As he walked into the police station on the day of the shoot, Morgan noticed people unloading a tractor trailer full of equipment at the front door. He thought nothing of it until he got off the elevator on the fourth floor and saw the media circus unfolding before him. They had turned the Major Crimes Squad Room into a full-blown television studio, complete with scorching bright lights, big fancy cameras, lots of wires, and bodies everywhere. As he sauntered through the hallway to his office, Morgan received a lot of sideways glances and jeers from his coworkers, who were not impressed by what they perceived as Morgan’s grandstanding. Clearly, they were more than just a little perturbed by the disruption.
Later that same day, after hours of interviews inside the station, the news crew converted Morgan’s unmarked police car into a television studio on wheels. They took all of the junk from his backseat so that the reporter could interview Morgan while he drove with a camera lens just inches from his face in the front seat.
“Very good people, very nice people, very interested and invested people, but they were also people with an agenda, a schedule, and an awful lot of equipment,” Morgan recalls with a chuckle and a tinge of embarrassment for the haranguing he got from the other cops.
Russ Mitchell, the reporter, had interviewed the Miller family in Indiana before he came to see Morgan. He knew a great deal about the case and impressed Morgan with his thorough research and preparation.
Naturally he asked Morgan
the
question: “Why haven’t you made an arrest in this case?” It was a question that the local media had already asked him hundreds of times. It was a question he’d asked himself every day since Eric Miller’s murder.
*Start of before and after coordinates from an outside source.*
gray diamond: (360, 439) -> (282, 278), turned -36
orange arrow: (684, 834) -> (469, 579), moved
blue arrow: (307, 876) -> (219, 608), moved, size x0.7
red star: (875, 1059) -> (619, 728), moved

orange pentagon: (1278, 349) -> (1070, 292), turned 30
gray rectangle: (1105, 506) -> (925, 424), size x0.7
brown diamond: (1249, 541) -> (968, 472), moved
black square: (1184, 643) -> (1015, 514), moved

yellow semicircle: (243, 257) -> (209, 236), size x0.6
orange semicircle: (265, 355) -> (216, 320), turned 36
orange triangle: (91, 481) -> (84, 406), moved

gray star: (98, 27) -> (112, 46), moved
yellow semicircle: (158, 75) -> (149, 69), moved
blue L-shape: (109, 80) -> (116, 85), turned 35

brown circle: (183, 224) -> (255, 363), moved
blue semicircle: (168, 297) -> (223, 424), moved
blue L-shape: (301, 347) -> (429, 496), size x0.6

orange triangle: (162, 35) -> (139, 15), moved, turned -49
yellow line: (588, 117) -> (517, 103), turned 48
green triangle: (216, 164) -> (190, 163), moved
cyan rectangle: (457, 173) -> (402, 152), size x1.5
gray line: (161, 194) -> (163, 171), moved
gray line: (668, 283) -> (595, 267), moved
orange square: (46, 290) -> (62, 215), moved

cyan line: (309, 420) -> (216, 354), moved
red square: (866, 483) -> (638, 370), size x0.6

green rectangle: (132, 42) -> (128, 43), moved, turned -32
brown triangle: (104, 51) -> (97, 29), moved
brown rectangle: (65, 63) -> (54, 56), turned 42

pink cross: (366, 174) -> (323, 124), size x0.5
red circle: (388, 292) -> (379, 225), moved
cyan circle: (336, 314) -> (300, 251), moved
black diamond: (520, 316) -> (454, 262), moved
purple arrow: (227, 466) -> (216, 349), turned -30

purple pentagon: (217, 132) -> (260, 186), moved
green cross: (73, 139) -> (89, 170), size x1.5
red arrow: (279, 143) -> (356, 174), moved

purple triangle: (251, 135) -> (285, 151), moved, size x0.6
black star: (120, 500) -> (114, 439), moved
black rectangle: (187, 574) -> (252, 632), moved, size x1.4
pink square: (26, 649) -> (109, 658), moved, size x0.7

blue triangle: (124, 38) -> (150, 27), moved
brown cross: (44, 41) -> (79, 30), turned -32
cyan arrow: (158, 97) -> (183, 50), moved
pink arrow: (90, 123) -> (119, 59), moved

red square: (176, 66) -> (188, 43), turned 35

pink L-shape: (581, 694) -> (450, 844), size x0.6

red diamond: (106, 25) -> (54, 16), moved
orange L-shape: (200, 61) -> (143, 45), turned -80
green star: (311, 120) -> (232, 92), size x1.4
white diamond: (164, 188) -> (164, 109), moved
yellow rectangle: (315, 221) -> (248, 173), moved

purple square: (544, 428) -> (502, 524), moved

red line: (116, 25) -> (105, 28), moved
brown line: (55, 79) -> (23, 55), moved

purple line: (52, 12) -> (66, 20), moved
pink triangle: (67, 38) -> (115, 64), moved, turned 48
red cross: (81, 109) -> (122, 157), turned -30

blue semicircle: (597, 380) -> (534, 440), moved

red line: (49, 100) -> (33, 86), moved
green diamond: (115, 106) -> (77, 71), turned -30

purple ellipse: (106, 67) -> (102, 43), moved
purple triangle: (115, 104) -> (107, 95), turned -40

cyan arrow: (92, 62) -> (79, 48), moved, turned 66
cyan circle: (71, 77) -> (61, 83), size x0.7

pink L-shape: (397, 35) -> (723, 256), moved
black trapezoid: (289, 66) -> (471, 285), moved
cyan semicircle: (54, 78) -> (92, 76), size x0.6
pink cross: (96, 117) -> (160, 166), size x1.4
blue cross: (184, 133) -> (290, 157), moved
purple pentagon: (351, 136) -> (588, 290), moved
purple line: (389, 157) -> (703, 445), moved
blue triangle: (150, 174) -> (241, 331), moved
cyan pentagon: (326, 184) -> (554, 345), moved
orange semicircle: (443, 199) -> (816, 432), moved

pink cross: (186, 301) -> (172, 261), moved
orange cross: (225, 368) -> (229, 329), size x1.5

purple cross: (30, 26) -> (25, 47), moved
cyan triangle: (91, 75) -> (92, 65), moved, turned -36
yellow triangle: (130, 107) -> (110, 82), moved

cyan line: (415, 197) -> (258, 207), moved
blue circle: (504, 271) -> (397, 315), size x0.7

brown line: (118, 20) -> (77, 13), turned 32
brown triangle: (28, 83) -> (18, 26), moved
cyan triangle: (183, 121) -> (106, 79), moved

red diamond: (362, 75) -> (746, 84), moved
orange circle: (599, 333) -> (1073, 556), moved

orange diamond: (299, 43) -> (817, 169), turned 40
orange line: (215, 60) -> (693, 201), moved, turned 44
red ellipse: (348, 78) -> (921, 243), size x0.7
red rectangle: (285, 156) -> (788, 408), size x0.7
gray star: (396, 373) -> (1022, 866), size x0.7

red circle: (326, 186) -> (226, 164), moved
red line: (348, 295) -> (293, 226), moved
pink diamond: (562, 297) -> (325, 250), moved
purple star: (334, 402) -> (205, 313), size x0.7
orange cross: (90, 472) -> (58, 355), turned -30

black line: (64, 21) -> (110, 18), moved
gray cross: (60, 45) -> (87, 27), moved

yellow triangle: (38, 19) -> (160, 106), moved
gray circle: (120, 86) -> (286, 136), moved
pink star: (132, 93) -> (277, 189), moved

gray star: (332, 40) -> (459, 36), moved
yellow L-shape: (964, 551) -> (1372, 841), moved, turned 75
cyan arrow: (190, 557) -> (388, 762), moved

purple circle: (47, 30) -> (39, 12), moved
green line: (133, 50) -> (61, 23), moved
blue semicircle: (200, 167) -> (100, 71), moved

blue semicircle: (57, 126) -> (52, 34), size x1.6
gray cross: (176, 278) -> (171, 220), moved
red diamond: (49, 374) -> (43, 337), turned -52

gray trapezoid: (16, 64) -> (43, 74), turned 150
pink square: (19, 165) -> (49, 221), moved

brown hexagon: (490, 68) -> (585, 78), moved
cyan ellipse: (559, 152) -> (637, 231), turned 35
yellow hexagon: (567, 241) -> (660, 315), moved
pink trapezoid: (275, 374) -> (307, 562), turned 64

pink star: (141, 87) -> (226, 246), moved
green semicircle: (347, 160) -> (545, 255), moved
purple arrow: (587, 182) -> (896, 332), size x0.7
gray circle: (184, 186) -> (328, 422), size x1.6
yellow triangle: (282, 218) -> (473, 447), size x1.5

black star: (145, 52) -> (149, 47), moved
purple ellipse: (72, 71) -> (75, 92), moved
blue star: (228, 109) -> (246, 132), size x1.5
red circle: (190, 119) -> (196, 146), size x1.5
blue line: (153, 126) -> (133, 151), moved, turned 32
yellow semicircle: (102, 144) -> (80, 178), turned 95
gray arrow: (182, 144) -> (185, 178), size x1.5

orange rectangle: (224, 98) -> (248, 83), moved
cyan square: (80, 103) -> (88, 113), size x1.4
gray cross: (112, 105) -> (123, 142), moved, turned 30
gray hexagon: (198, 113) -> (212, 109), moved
It was a question that, in his heart, he truly had no answer for, but when a television camera was pointed in his direction, he was forced to come up with
something.
So he rambled on about “making progress in the case” and about “working closely with the district attorney’s office.” Anyone who read between the lines would know that he was implying that his hands were tied and that he was waiting for an okay from the D.A. in order to move forward.
When Morgan told District Attorney Colon Willoughby about the news segment, Willoughby was less than enthusiastic about the prospect of the story making national headlines. Willoughby was a conservative D.A. who took his oath not to speak about an ongoing case in specific terms very seriously. He didn’t like loose cannons, especially loose cannons who could possibly jeopardize a case with loose talk. But Morgan assured Willoughby that he had not crossed any lines.
“I kind of looked at the
48 Hours
deal as an insurance policy, a little added motivation in my quest for justice for Eric Miller,” Morgan says with a snicker. “It’s hard to duck a story or hope it will go away once it’s been on a national news program.”
Morgan wasn’t as prepared for the interview as he should have been, nor was he prepared for the fallout later when the segment aired. Again, he had been used to the local media but not the national spotlight. He had figured a camera was a camera—what was the big deal?
“Looking back on it, I probably should have gotten a better haircut.” Morgan laughs. “I think in the end probably my lack of consideration, preparation, and planning—I hope that I came off just as I hoped I would, as somebody who was honestly doing the best that he could in a very difficult quest for justice for Eric Miller.”